ErgoActive suspension can comfortably support large loads
Thoughtful alpine-tool carry systems
Tough textile and padded base
Can feel very unstable if not packed carefully
Poorly designed fixed lid
The Epic was purpose-built for gear-intensive mountain excursions, and was the toughest pack we tested this year. BD’s ErgoActive suspension is among the best for maintaining actual climbing mobility while carrying a multi-day load.
Comfort/Adjustability While it tended to polarize testers’ opinions, the Epic’s suspension got mostly rave reviews. Back panel ventilation was minimal when compared with the trekking-style packs we tested, but was typical of most climb-inspired bags.

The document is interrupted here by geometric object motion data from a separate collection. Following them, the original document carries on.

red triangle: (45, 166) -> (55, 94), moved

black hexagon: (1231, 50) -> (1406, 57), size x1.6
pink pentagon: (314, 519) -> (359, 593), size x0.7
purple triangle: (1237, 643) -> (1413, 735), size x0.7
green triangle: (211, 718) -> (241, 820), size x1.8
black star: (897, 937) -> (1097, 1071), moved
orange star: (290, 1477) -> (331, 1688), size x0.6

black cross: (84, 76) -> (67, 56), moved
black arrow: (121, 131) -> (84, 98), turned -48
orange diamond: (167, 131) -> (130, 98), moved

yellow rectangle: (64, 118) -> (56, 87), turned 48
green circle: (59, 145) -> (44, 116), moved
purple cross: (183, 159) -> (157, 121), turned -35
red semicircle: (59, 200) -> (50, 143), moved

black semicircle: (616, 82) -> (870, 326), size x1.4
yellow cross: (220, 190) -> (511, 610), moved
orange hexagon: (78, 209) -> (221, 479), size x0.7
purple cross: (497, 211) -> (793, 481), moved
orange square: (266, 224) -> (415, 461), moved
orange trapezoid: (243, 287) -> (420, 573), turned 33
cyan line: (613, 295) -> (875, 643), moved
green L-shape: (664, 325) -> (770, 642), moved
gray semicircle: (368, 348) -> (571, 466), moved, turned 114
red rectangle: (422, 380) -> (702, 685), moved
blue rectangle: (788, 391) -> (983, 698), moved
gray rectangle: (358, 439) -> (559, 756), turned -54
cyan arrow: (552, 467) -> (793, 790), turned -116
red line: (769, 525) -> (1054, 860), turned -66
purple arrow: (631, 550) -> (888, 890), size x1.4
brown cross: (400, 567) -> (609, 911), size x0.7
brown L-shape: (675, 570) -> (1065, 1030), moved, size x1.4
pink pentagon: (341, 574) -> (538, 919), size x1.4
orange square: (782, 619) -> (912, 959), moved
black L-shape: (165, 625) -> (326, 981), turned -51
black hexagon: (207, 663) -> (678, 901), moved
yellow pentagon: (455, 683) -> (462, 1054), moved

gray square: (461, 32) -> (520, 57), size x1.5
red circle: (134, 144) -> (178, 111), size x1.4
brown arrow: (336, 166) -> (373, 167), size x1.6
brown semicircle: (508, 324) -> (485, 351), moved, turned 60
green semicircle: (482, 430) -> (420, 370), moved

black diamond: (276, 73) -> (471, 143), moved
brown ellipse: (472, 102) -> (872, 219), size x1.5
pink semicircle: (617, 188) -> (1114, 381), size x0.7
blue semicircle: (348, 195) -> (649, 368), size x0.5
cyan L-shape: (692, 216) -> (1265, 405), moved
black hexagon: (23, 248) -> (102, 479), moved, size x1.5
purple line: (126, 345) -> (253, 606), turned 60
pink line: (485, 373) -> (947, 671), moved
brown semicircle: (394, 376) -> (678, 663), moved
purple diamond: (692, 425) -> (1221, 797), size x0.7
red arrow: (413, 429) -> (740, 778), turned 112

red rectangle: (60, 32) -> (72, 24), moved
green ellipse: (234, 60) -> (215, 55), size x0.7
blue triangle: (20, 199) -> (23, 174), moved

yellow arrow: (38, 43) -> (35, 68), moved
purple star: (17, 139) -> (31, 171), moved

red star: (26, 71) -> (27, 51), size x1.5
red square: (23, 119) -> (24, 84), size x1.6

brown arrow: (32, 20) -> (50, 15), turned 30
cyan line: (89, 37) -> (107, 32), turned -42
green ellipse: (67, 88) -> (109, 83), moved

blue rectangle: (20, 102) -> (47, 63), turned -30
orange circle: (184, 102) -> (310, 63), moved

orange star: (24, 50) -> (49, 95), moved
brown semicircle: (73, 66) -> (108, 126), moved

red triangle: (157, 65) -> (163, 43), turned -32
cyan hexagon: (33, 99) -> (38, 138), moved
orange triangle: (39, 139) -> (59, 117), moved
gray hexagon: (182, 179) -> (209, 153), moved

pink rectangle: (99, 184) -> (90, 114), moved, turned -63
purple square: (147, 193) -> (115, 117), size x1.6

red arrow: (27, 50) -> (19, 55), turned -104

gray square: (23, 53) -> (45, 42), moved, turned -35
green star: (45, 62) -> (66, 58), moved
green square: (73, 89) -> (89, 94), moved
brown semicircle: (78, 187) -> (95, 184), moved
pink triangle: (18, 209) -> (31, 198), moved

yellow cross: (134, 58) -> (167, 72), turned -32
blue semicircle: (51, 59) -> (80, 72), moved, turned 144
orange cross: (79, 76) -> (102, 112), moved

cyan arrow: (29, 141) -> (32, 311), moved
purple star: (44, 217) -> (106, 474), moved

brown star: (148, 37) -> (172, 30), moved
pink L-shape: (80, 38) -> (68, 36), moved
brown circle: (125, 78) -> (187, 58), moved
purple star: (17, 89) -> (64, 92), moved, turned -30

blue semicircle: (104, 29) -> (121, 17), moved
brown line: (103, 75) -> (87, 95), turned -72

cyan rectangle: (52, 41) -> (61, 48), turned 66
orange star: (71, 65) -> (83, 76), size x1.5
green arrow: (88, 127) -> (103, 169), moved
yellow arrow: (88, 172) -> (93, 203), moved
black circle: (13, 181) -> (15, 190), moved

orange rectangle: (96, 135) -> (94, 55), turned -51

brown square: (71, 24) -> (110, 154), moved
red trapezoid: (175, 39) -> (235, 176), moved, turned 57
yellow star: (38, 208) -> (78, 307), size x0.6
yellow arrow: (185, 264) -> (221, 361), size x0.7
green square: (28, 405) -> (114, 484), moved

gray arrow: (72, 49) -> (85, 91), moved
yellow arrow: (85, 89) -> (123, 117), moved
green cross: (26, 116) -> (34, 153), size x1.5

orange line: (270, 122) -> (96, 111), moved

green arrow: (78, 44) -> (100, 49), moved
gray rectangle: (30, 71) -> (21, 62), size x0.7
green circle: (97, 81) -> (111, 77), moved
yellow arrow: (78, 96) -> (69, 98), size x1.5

Stability This pack carried well regardless of its load—even the heaviest lumps of climbing kit seemed to float along whilst carried on-trail. In “balancey” situations, however, there is a shifty tendency to the independent suspension.
Capacity The fixed lid and minimal exterior attachment points are the only things keeping the Epic from carrying absolutely gigantic loads.
Organization/Access Top-only access is standard for this type of pack; a poorly designed lid is not. The Epic could have gained a couple of points here, were its lid not so floppy and prone to spilling its contents.
Features As a technical mountain rig, this pack should be more completely and more easily strippable. Though it seems BD has done their best considering the unique suspension configuration, a removable lid should be standard. Users with waists narrower than 36” will likely want to avoid racking ice screws on the hip belt, as the gear-carry slots are mounted too far forward to safely do so.
Value While reasonably priced for a full-featured alpine pack, the Epic is slightly pricier and considerably less versatile than many similar-sized bags we tested this season.
* One bonus point for BD’s SwingArm harness allowing for actual climbing movement.